> EXERCISE
Please copy the leading lines of the entries below exactly, concluding with the line in which "Pre-Owned Inventory" occurs.

> DATA FOR THIS TASK
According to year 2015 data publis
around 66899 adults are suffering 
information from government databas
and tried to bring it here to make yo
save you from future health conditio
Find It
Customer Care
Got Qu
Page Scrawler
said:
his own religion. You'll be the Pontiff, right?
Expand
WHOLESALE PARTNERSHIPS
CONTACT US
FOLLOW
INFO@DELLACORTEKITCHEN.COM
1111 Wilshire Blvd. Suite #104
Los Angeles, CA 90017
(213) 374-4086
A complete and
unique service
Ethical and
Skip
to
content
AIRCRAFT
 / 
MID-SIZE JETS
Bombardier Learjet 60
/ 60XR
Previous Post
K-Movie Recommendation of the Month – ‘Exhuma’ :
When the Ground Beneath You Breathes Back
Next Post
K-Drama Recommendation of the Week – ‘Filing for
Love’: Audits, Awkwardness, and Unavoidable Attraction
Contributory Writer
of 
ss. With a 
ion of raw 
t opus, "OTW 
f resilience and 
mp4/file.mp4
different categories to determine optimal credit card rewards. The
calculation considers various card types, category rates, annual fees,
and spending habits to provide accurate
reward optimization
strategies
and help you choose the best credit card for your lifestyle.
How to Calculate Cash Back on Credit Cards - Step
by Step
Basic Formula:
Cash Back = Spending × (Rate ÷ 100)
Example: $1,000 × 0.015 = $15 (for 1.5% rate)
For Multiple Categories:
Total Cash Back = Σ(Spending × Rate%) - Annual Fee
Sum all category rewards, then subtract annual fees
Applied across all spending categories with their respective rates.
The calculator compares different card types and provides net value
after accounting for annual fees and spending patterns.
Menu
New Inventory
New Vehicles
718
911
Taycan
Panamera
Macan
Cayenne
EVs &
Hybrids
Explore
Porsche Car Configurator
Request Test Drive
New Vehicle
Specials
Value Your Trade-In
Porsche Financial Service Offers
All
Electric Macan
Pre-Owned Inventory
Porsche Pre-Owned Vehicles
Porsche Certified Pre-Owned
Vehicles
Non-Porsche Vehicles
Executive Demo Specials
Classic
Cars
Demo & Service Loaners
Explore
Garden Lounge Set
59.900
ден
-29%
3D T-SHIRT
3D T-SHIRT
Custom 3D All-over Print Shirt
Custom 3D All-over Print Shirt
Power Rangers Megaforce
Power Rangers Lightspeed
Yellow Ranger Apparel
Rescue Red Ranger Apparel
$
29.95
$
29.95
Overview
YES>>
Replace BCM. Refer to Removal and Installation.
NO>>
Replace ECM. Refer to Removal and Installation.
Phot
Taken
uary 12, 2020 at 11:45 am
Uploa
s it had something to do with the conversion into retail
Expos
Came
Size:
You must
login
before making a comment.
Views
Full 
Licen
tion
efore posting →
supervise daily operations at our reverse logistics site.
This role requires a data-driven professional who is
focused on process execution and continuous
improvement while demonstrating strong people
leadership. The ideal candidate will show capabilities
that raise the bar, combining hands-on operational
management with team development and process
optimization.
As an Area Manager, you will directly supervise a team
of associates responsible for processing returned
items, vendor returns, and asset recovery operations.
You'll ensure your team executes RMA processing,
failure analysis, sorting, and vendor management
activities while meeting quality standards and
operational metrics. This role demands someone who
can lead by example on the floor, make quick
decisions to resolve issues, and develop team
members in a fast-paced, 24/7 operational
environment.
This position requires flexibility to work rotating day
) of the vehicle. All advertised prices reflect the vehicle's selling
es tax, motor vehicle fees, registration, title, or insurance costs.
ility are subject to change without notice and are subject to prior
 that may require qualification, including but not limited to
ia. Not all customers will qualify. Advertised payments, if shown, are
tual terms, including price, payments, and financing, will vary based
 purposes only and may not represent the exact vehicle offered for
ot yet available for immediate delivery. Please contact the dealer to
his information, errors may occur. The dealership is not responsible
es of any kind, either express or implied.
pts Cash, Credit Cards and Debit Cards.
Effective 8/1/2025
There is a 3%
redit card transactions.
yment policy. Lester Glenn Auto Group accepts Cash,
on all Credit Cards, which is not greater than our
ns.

> RESPONSE AREA
According to year 2015 data publis
around 66899 adults are suffering 
information from government databas
and tried to bring it here to make yo
save you from future health conditio
Find It
Customer Care
Got Qu
Page Scrawler
said:
his own religion. You'll be the Pontiff, right?
Expand
WHOLESALE PARTNERSHIPS
CONTACT US
FOLLOW
INFO@DELLACORTEKITCHEN.COM
1111 Wilshire Blvd. Suite #104
Los Angeles, CA 90017
(213) 374-4086
A complete and
unique service
Ethical and
Skip
to
content
AIRCRAFT
 / 
MID-SIZE JETS
Bombardier Learjet 60
/ 60XR
Previous Post
K-Movie Recommendation of the Month – ‘Exhuma’ :
When the Ground Beneath You Breathes Back
Next Post
K-Drama Recommendation of the Week – ‘Filing for
Love’: Audits, Awkwardness, and Unavoidable Attraction
Contributory Writer
of 
ss. With a 
ion of raw 
t opus, "OTW 
f resilience and 
mp4/file.mp4
different categories to determine optimal credit card rewards. The
calculation considers various card types, category rates, annual fees,
and spending habits to provide accurate
reward optimization
strategies
and help you choose the best credit card for your lifestyle.
How to Calculate Cash Back on Credit Cards - Step
by Step
Basic Formula:
Cash Back = Spending × (Rate ÷ 100)
Example: $1,000 × 0.015 = $15 (for 1.5% rate)
For Multiple Categories:
Total Cash Back = Σ(Spending × Rate%) - Annual Fee
Sum all category rewards, then subtract annual fees
Applied across all spending categories with their respective rates.
The calculator compares different card types and provides net value
after accounting for annual fees and spending patterns.
Menu
New Inventory
New Vehicles
718
911
Taycan
Panamera
Macan
Cayenne
EVs &
Hybrids
Explore
Porsche Car Configurator
Request Test Drive
New Vehicle
Specials
Value Your Trade-In
Porsche Financial Service Offers
All
Electric Macan
Pre-Owned Inventory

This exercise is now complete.